The senior leader did all he could as Carolina’s comeback bid comes up just short.

Clemson v North Carolina Photo by Peyton Williams/UNC/Getty Images

Not again.

Watching Matt Coleman sink the game-winning step-back jumper at the buzzer gave me instant deja vu to the 2015 game in Austin, when Javan Felix hit his own game-winning buzzer beater. I felt like Camille Montes in Quantum of Solace when she was trapped in a burning hotel, about to die the same way her family did. “Not like this... Not this way.”

The Tar Heels did not cover themselves in glory against Texas and continued their alarming trend of high turnovers (14) mixed with low free-throw percentage (18-32, 56.3%). In the first half, the offense was stagnant, particularly when Garrison Brooks was out tending to his injured ankle. Despite missing time on the floor, he led the Tar Heels with seven points in the first half. In a game lost by a single basket, having that time back could have made up for such a fine margin.

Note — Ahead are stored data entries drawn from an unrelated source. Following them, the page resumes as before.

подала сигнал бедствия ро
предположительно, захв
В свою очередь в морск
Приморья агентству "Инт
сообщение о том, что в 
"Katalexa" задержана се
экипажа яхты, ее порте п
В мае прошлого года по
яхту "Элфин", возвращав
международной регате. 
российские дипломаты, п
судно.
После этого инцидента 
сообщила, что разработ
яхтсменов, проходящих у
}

Garrison finished the game with a team-high 18 points, and he was one of the most efficient Tar Heels on the night, shooting 58%. (Armando Bacot shot 60% but only took five shots.) Compare that to the starting backcourt (Love shot 2-13 and Davis shot 3-11), and you can clearly see where Carolina’s bread was buttered. He also contributed seven rebounds to add to UNC’s +18 rebounding advantage.

Against the Longhorns, Garrison played his greatest hits (jump hooks, drop steps, layups), but also showed some of his new stuff. He’s been workshopping a drop step, turnaround jump shot, and his jumper looks very competent. What will never change is how physical he is around the basket, easily winning fights down low against Jericho Sims and Greg Brown. He was playing grown man basketball, and some of his elbows looked like they had some extra “oomph” behind them.

As I discussed yesterday in the Stanford notes, for Garrison to go from Charmander to Charizard, he will need the perimeter players to hit shots and feed the post without turning the ball over. When Carolina’s overall efficiency improves, Garrison’s contributions will skyrocket.

It will likely take the freshmen ten or more games to figure things out and play at Roy’s preferred tempo while not making mistakes, so Garrison’s role will become even more important in the interim. He’ll be a barometer for how well Carolina does as a team with his individual productivity.

Hopefully Garrison has a chance to ice up that ankle between now and Tuesday night. Luka Garza and the Hawkeyes are waiting.